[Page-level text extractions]

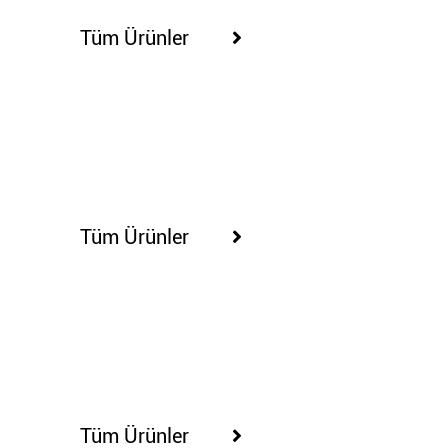
Tüm Ürünler
65273
Tüm Ürünler
65276
Tüm Ürünler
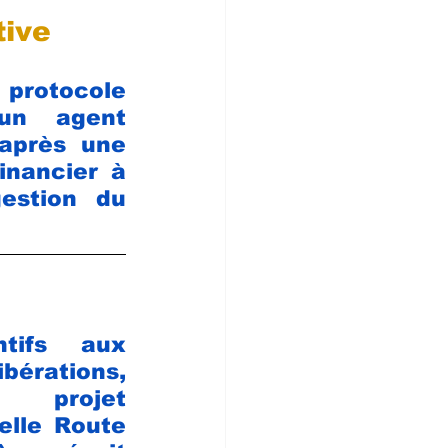
tive
protocole 
un agent 
après une 
inancier à 
estion du 
tifs aux 
rations, 
 projet 
elle Route 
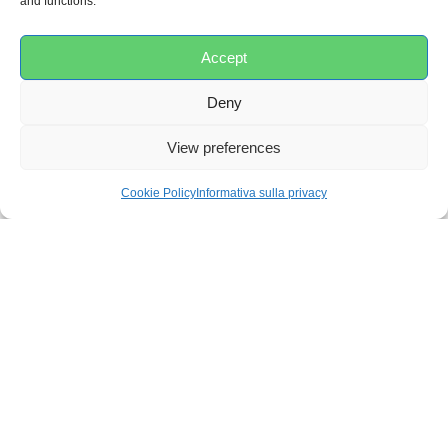
and functions.
cena
Accept
Peso
Deny
0,14 kg
View preferences
Dimensioni
Cookie Policy
Informativa sulla privacy
12 × 12 × 8 cm
I
materiali
In silicone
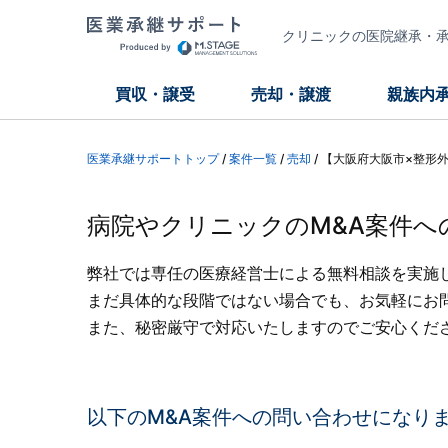
クリニックの医院継承・承継
買収・譲受
売却・譲渡
親族内
医業承継サポートトップ
/
案件一覧
/
売却
/
【大阪府大阪市×整形
病院やクリニックのM&A案件へ
弊社では専任の医療経営士による無料相談を実施
まだ具体的な段階ではない場合でも、お気軽にお
また、秘密厳守で対応いたしますのでご安心くだ
以下のM&A案件への問い合わせになり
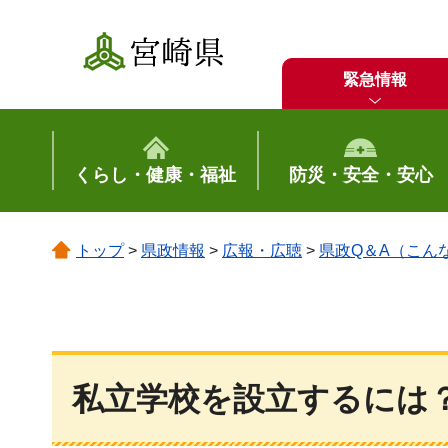
宮崎県
緊急情報
くらし・健康・福祉
防災・安全・安心
トップ
>
県政情報
>
広報・広聴
>
県政Q＆A（こん
私立学校を設立するには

• _Your goal_
All the lines above are to be reproduced exactly, except the pictures.

• _Result for this task_
Tüm Ürünler
65273
Tüm Ürünler
65276
Tüm Ürünler
tive
protocole 
un agent 
après une 
inancier à 
estion du 
tifs aux 
rations, 
 projet 
elle Route 
and functions.
cena
Accept
Peso
Deny
0,14 kg
View preferences
Dimensioni
Cookie Policy
Informativa sulla privacy
12 × 12 × 8 cm
I
materiali
In silicone
クリニックの医院継承・承継
買収・譲受
売却・譲渡
親族内
医業承継サポートトップ
/
案件一覧
/
売却
/
【大阪府大阪市×整形
病院やクリニックのM&A案件へ
弊社では専任の医療経営士による無料相談を実施
まだ具体的な段階ではない場合でも、お気軽にお
また、秘密厳守で対応いたしますのでご安心くだ
以下のM&A案件への問い合わせになり
宮崎県
緊急情報
くらし・健康・福祉
防災・安全・安心
トップ
>
県政情報
>
広報・広聴
>
県政Q＆A（こん
私立学校を設立するには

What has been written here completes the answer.